Combine: developed from the McCormick Reaper
Combine: developed from the McCormick Reaper

This was a point of view that was represented without data.

Here are the facts:

  1. The South had led early emancipation efforts, especially in Virginia.
  2. The South’s money crops were cotton and tobacco.
  3. Crop rotation was known and practiced at least to a limited extent because plantations were self-sufficient, growing food for people and livestock.
  4. The cotton gin made slaves’s lives easier, and fewer were required.
  5. Now, in 1831, the first practical reaper was invented by Cyrus McCormick, who was born in Virginia. This cut time and slave effort for standing crops, such as wheat.
  6. Few people owned slaves.
  7. The South was markedly less racist than the north, as noted by many travelers, both foreign and domestic, throughout the years.

Against the facts were these issues:

  1. Although the South was less racist, it was difficult for free blacks to make a living. This had to do with paying blacks less for equal work and certain work not being available to blacks—just as in the North. Southerners felt responsible for the slaves and knew that they lacked the understanding of the enormity of the task of complete self-care. They needed to be taught these things and to be allowed to increase self-care gradually—as was being done by Northern states even into the Civil War.
  2. The plantations, where almost all slaves lived, looked rich, but the wealth was not in cash: it was in land, livestock, and slaves. Many struggled with cash flow, even taking severe economies when not extending hospitality (when it didn’t show). The plantations would not continue to exist with simultaneous loss of slave wealth plus wages required for replacing them—even with the former slaves. In that case, everyone was out of a job. Where would they go to make a living?

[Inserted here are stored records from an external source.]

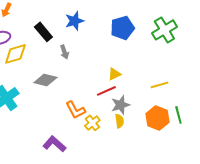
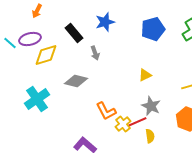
red line: (106, 91) -> (137, 122), moved
gray star: (120, 105) -> (151, 106), turned -30
yellow semicircle: (119, 121) -> (150, 136), moved

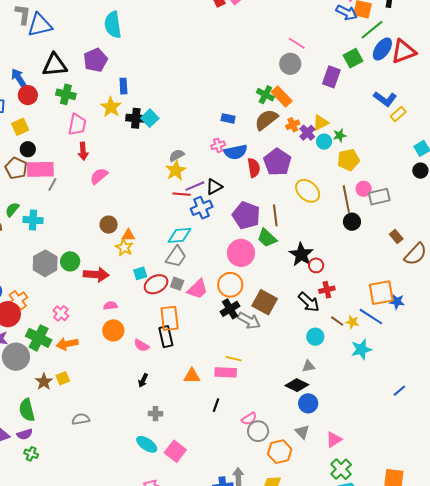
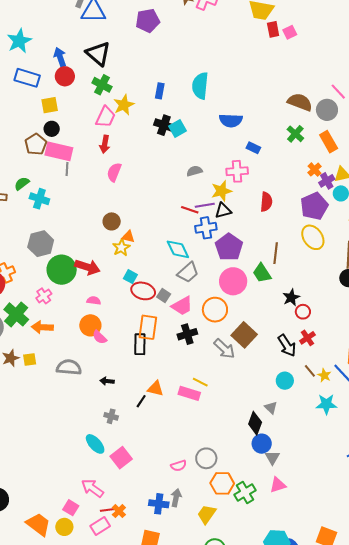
cyan semicircle: (113, 25) -> (200, 86), moved
purple pentagon: (95, 60) -> (148, 21), moved
black triangle: (55, 65) -> (98, 54), turned 32
orange rectangle: (282, 97) -> (329, 142), moved
yellow star: (111, 107) -> (124, 105), moved
brown semicircle: (266, 120) -> (300, 102), moved, turned 45
orange cross: (293, 125) -> (315, 170), turned -32
pink cross: (218, 145) -> (237, 171), size x1.5
blue semicircle: (236, 152) -> (231, 120), moved
purple pentagon: (277, 162) -> (314, 206), moved
yellow star: (176, 170) -> (221, 191), moved
pink semicircle: (99, 176) -> (114, 172), turned -42
gray line: (52, 185) -> (67, 169), turned -40
purple pentagon: (246, 215) -> (229, 247), moved
cyan diamond: (180, 235) -> (178, 249), turned 55
black star: (301, 254) -> (291, 297), size x0.7
gray trapezoid: (176, 257) -> (188, 272), moved
green circle: (70, 261) -> (62, 270), moved, size x1.5
cyan square: (140, 273) -> (130, 277), turned 32
red ellipse: (156, 284) -> (143, 291), turned 30
red cross: (327, 290) -> (307, 338), turned -35
black cross: (230, 309) -> (187, 334), moved
pink semicircle: (141, 345) -> (100, 337), moved
gray triangle: (308, 366) -> (271, 408), turned 40
black arrow: (143, 380) -> (107, 381), turned 56
black diamond: (297, 385) -> (255, 423), turned 70
black line: (216, 405) -> (141, 401), moved
gray semicircle: (81, 419) -> (69, 367), moved, size x1.4
pink semicircle: (249, 419) -> (179, 466), moved
gray triangle: (302, 432) -> (272, 458), moved
green cross: (341, 469) -> (245, 492), moved

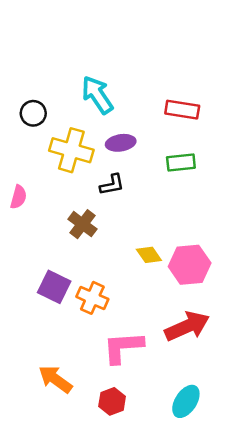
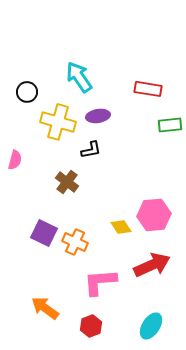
green rectangle: (181, 163) -> (170, 125), moved
yellow diamond: (149, 255) -> (121, 227), moved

The answer, of course, was mechanization. But this was a slow evolution.

  1. The planter had to find money to buy a cotton gin—impossible on plantations that were already mortgaged.
  2. The workforce had to be carefully reduced. The slaves knew the hard times of free blacks. Many, especially house slaves, prided themselves on the plantation to which they belonged. So, after eliminating some positions with the cotton gin (unless the owner bought more land), it would be field hands who were sold. The positions could also be eliminated by the natural attrition of deaths.
  3. The reaper would vacate fewer positions because those crops were grown on fewer acres, but there would be some sales.
  4. But the final emancipations would need to be slaves who paid for their own freedom but chose to stay as paid employees.

That was the only way the plantations would survive. The South was willing, but it wanted to do it its own way and in its own timing—just as Northern states were doing.

All the South wanted was the state independence already allowed to the North.